Select and copy out every line in the records containing "yard".
The records section start
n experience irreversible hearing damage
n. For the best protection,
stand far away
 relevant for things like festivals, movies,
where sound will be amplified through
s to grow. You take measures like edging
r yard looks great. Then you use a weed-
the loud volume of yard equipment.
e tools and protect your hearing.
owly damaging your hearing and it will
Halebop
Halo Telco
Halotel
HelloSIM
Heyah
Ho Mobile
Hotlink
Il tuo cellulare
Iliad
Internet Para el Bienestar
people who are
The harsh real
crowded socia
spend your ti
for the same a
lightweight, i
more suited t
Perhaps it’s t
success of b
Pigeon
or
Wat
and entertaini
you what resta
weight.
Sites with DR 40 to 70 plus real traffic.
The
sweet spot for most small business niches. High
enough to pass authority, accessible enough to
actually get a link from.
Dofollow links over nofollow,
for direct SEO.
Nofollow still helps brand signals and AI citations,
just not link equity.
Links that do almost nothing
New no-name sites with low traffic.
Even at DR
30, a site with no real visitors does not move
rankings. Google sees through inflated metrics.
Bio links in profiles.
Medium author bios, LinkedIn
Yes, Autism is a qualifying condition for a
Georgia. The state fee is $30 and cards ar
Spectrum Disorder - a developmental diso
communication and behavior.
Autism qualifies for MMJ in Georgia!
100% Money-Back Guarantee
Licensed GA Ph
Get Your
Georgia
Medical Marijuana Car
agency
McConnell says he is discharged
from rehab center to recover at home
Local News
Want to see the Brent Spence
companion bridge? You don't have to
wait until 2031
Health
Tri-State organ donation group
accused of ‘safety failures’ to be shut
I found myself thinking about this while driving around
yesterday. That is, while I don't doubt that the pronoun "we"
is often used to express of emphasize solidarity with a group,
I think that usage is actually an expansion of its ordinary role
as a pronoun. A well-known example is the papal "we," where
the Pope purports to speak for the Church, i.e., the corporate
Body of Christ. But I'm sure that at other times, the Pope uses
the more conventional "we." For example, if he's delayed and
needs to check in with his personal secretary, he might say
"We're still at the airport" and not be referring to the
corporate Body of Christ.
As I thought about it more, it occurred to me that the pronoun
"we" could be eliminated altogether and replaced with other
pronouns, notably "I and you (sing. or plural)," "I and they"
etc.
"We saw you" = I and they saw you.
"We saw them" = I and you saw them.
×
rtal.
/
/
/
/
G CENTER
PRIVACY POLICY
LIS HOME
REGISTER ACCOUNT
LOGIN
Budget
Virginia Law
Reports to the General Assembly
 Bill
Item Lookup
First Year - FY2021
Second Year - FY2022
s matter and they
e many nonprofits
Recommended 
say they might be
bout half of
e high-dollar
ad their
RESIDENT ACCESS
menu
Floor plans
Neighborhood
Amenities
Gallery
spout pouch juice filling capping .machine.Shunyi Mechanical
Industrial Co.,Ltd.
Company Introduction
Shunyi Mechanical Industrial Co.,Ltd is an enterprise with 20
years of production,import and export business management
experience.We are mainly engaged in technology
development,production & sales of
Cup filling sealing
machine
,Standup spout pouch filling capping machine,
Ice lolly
The records section end
The records section start
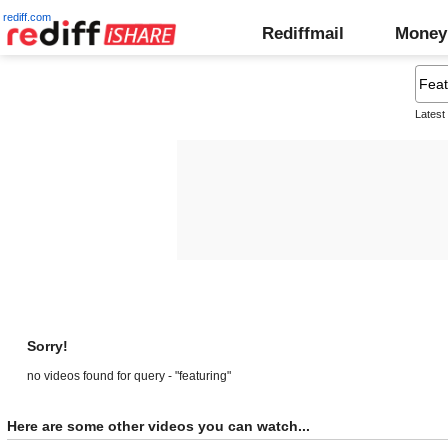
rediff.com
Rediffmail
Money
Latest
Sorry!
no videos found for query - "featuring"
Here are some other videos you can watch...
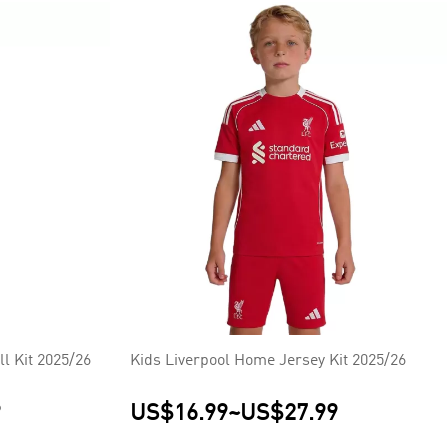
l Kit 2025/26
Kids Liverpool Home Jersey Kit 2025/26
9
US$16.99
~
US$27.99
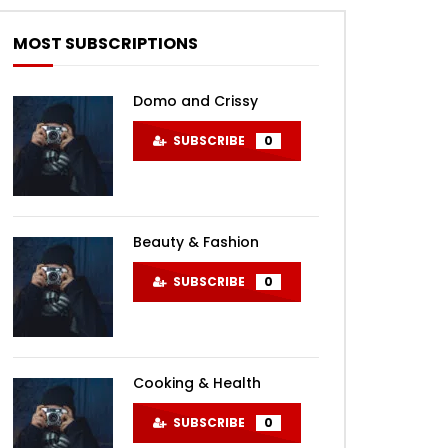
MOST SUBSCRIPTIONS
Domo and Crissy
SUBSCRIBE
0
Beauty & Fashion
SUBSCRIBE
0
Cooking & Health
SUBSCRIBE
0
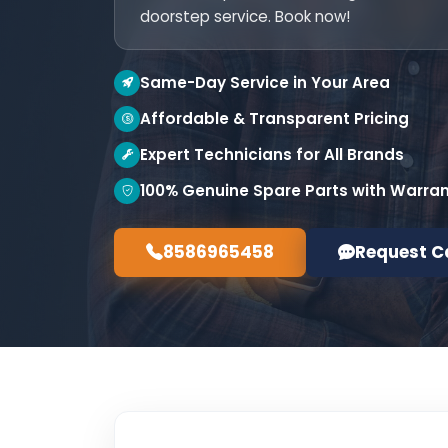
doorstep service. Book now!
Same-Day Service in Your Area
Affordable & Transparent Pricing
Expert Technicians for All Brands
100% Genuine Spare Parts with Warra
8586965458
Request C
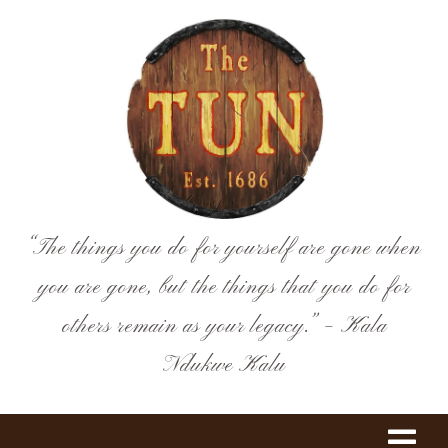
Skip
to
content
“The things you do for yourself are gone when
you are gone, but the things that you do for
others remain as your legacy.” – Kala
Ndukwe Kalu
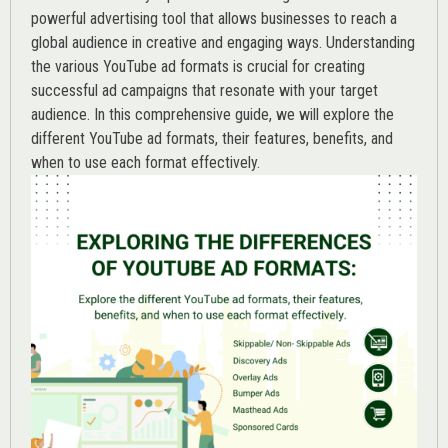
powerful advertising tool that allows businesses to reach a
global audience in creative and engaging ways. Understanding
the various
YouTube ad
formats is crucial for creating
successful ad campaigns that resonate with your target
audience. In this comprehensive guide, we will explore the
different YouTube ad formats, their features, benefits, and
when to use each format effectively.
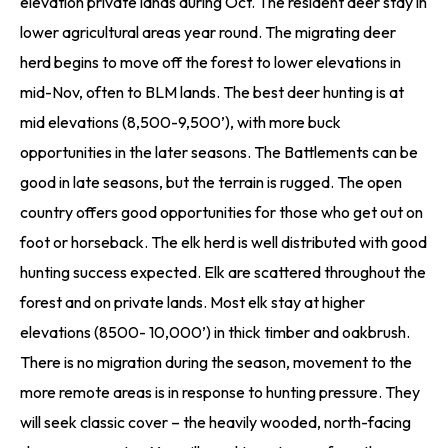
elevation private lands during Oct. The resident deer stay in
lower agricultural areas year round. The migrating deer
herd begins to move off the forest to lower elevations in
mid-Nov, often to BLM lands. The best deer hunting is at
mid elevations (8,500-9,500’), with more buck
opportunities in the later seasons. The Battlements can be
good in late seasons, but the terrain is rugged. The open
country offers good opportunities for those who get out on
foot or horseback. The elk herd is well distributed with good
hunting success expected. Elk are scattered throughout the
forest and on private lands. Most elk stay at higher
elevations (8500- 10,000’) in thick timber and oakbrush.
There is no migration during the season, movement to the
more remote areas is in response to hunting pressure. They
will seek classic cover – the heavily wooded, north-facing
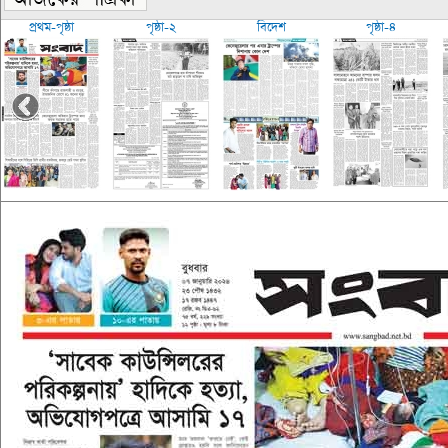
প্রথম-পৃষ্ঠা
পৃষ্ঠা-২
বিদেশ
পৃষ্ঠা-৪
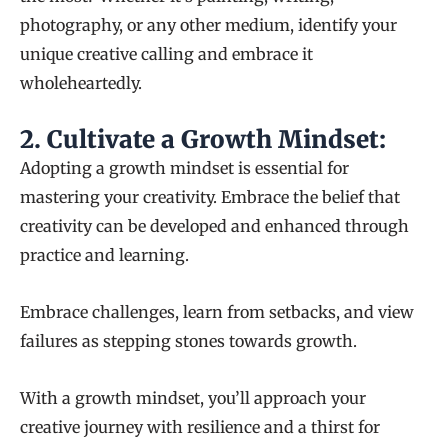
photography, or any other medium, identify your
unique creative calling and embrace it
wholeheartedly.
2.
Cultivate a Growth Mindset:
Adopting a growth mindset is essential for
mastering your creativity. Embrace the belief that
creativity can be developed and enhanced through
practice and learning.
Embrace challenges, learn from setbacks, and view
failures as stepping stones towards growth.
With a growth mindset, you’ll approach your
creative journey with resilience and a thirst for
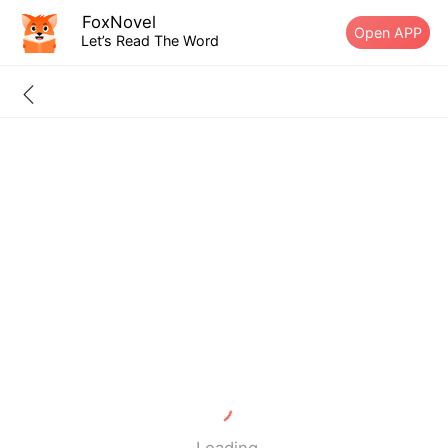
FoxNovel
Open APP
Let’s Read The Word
The records section end
● Exercise answer:
r yard looks great. Then you use a weed-
the loud volume of yard equipment.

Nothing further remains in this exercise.